Ausgejodelt: Mira Valensky ermittelt in Wien: Ein Mira-Valensky-Krimi
hier ist Mira Valensky vom Magazin. Ich wollte nur nachfragen …“
„Frau Valensky, ich habe jetzt keine Zeit. Wir sehen uns sicher morgen.“ Seine Stimme klang nach akuter Selbstmordgefahr. Oder bildete ich mir das bloß ein? Man hatte bei ihm die Nylonschnur gefunden. Er hatte mir nicht erzählt, dass er genau so eine Nylonschnur besaß. Warum sollte er auch? Alle Angler hatten solche Schnüre, auch Bastler, jeder konnte sie haben. Daran dachte man eben nicht. Auch nicht, wenn dauernd über eine Nylonschnur geredet wurde?

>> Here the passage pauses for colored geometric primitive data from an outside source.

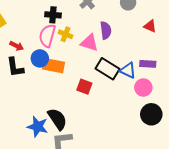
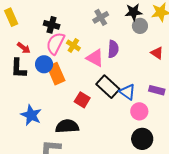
black cross: (53, 15) -> (52, 25), moved
purple rectangle: (148, 64) -> (157, 90), moved
orange rectangle: (54, 66) -> (56, 74), turned 45
black semicircle: (57, 119) -> (67, 126), moved, turned -70
blue star: (38, 127) -> (31, 115), moved

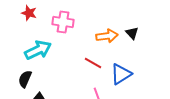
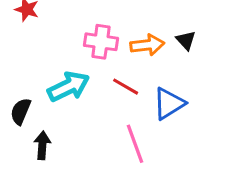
pink cross: (63, 22) -> (101, 42), moved
cyan arrow: (38, 50) -> (69, 87), moved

Ich hielt die Ungewissheit nicht mehr aus. Ich fuhr zu Vesna und klopfte an ihr Fenster. Vesna wohnte ebenerdig, in einem Haus in einer Seitengasse mit wenig Licht, aber in einem Bezirk innerhalb des Gürtels. Das war Vesna wichtig. Auf der Straße spielten noch einige Kinder. Sie redeten wienerisch, hatten dunkle Augen und schwarze Haare. Vesnas Zwillinge waren nicht dabei. Sie öffnete das Fenster und hatte sichtlich jemand anderen erwartet. Als sie mich sah, entspannte sich ihr wütendes Gesicht. „Dachte, es ist mein Mann. Er ist heute trinken gegangen. Wir haben gestritten. Komm herein, Mira Valensky!“
Vesnas Küche war blitzsauber. Auf dem Tisch standen eine große Schüssel mit ausgelösten Marillen und eine Packung Zucker. Sie war offensichtlich gerade dabei gewesen, Marmelade einzukochen. „Kannst du dir vorstellen, Mira Valensky? Den ganzen Tag in der Küche und dann bringt er diese Früchte und will Marmelade. Ich bin kein Küchenmensch.“
„Vesna, ich glaube, Joe ist in ziemlichen Schwierigkeiten.“
Zehn Minuten später fuhr sie mit meinem Auto los. Ich saß in ihrer Küche und wartete. Da konnte ich ebenso Marmelade einkochen. Das war gut gegen strapazierte Nerven. Saftige Marillen, gleich viel Zucker. Ich fand ein Stück Zimtrinde. Marillenschnaps wäre gut, aber Vesna mochte keine harten Getränke. Und ihr Mann? Was, wenn ihr Mann heimkam? Ich hatte ihn schon zwei, drei Mal gesehen. Wäre er nicht in Ordnung, würde Vesna nicht mit ihm leben. Konnte man das immer so genau sagen? Frauen lassen sich manchmal mit Männern ein, die ich ihnen nie zugetraut hätte. Masochismus. Verblendung. Einsamkeit. Konventionen. Was weiß ich. Und wie war das bei mir? Ich schnitt die Marillen klein. Was würde ich machen, wenn er betrunken war? Es gab andere Dinge, über die ich mir Sorgen machen konnte.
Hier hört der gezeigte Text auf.